Along the way, he had caught the attention and then the faithful dedication of a number of young runners who lived in his neighbourhood. They shared his enthusiasm and were inspired by his intensity and convictions and, when one of those early pupils, after trailing Lydiard on his runs for two years, whipped a provincial championship field by 80 metres – a gap he established in the first lap – Lydiard was established as a coach. The lad, Lawrie King, went on to be a New Zealand cross-country champion, a six-mile record-holder and a 1954 Commonwealth and Empire Games representative.
Lydiard was by then his country’s top marathon runner, and more people were taking notice of the sophistication and challenge he was bringing to a race long regarded as the occupation of mental deficients.
When, in 1957, he finally retired from competitive running, one of his motley following of youngsters was Murray Halberg. Lydiard had predicted in 1953 that he would become the finest middle-distance runner New Zealand had known, Jack Lovelock included, and, although few then believed him and quite a lot laughed at him, he was right. Seven years after Lydiard made the claim, Halberg thrashed the world in the Olympic 5,000 metres and went on to become a sub-four-minute miler and world record breaker. He, Snell and Magee raced themselves to fame and their coach to immortality.
From then on, Lydiard was in demand all over the world and he was still, in his eighties, a key figure at coaching seminars and as a motivator and mentor of men, women and children in all kinds of sporting activity. He no longer chose to coach athletes but could not resist when youngsters with signs of promise approached him for help; he even scored national and international success with many of them.
So we come back to what I said earlier. The past has established, without question, that Arthur Lydiard remains the best distance coach the world has ever known, never, I believe, to be eclipsed.
Garth Gilmour
Auckland 2017
1. The Physiology of Exercise
When we wrote Running to the Top, the world of running was comparatively small. Jogging, the exercise form which has since turned millions into runners, was about to take off. I had not then delved deeply into physiology as it applied to athletic performance; nor, in fact, was the significance of it as an explanation of, and a guide to, athletic effort widely understood or even under investigation.
Since then, I have been able to add several years of lay study of physiology in conjunction with physiologists and sports medicine institutes to my 48 years’ practical experience as an athlete and coach. It is still impossible to be explicit or exact about the physiological reactions of hard training because, whoever and however many we study, every athlete is a distinct individual with subtly different reactions. But what we have learnt, and are still learning every day, is enough to enable us to lay down, with considerable accuracy, training parameters or guidelines which will help to bring you to maximum efficiency as an athlete.
Fundamentally, my training system is based on a balanced combination of aerobic and anaerobic running. Aerobic running means within your capacity to use oxygen – everyone, according to his or her physical condition, is able to use a limited amount of oxygen each minute. The limit is raised by the proper exercise.
We call the limit the maximum steady state; the level at which you are working to the limit of your ability to breathe in, transport and use oxygen. When you exercise beyond that maximum steady state, your running becomes anaerobic. Chemical changes occur in your body’s metabolism to supply the oxygen you need to supplement what you can breathe in, transport and use. It is a reconversion process with strict limits – again extendable to a known maximum by balanced exercise – so the body is always limited in its anaerobic capacity.
The reaction that takes place to sustain anaerobic running is called ‘oxygen debt’. It can be incurred quickly and is accompanied by the accumulation of lactic acid and other waste products which lead directly to neuromuscular breakdown or, simply, tired muscles that refuse to continue to work as you want them to. That absolute limit when you are exercising anaerobically is an oxygen debt of 15 to 18 litres a minute; but that is a level that the average athlete will not reach until he or she has exercised properly and for long enough.
One feature of the oxygen debt is that, as you run into it, it doubles, squares and cubes. As the speed of running is raised, the oxygen requirement increases with dramatic speed.

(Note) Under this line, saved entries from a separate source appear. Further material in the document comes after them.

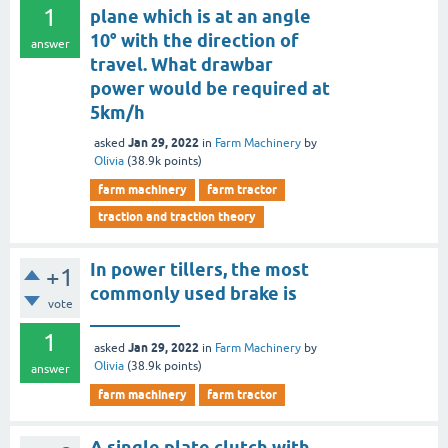
1
plane which is at an angle
10° with the direction of
answer
travel. What drawbar
power would be required at
5km/h
Jan 29, 2022
asked
in
Farm Machinery
by
Olivia
(
38.9k
points)
farm machinery
farm tractor
traction and traction theory
In power tillers, the most
+1
commonly used brake is
vote
__________
1
Jan 29, 2022
asked
in
Farm Machinery
by
Olivia
(
38.9k
points)
answer
farm machinery
farm tractor
A single plate clutch with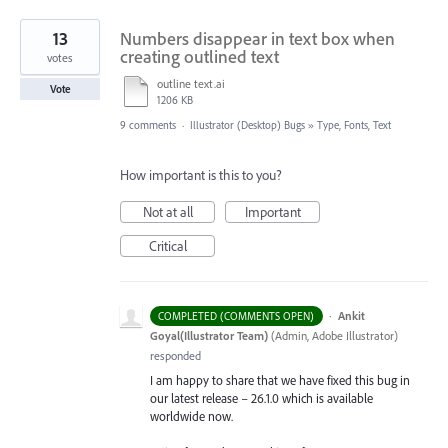
13
Numbers disappear in text box when
creating outlined text
votes
outline text.ai
Vote
1206 KB
9 comments
·
Illustrator (Desktop) Bugs
»
Type, Fonts, Text
How important is this to you?
Not at all
Important
Critical
·
Ankit
COMPLETED (COMMENTS OPEN)
Goyal(Illustrator Team)
(
Admin, Adobe Illustrator
)
responded
I am happy to share that we have fixed this bug in
our latest release – 26.1.0 which is available
worldwide now.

Morehouse and Miller’s The Physiology of Exercise records these figures to show the effect:
Morehouse and Miller have also shown that aerobic exercise is 19 times more economical than anaerobic. The more intense the exercise becomes, the faster and less economically the body’s fuel is used and the faster the lactic acid forms.
Having established the basic fundamental of my training system, let us look more closely at the running body. It is not just a matter of working muscles; exercise requires continuing adjustments in respiration, chemical reactions, circulation, temperature-regulating mechanisms, kidney functions and so on. The entire body is involved and affected when you run – one of the reasons why running is such a fine general conditioner.
The effect of lactic acid in the bloodstream is to alter the blood pH – the measure of the blood’s degree of alkalinity or acidity. The neutral point between these two conditions is 7.0 and normal blood pH is between 7.46 and 7.48, or slightly alkaline. Under severe physical tests and hard anaerobic exercise, however, the increase in acidity can lower the level, in extreme cases, to 6.8 or 6.9 and, if it stays at that level, the nutritive system is upset, which destroys or neutralises the benefits of food vitamins and slows general development. The pH range within which vitamins function is small, so any prolonged lowering of the level can be damaging. Enzyme functions are adversely affected, so recovery from training is poor and subsequent training becomes more difficult. A continued lowered pH level can also affect the central nervous system, causing loss of sleep and irritability and, consequently, a lessening of interest in training and competing. This is a physiological reaction which can become seriously psychological. Blood platelets are reduced in number, and the athlete is more susceptible to injury and illness because immunity is weakened.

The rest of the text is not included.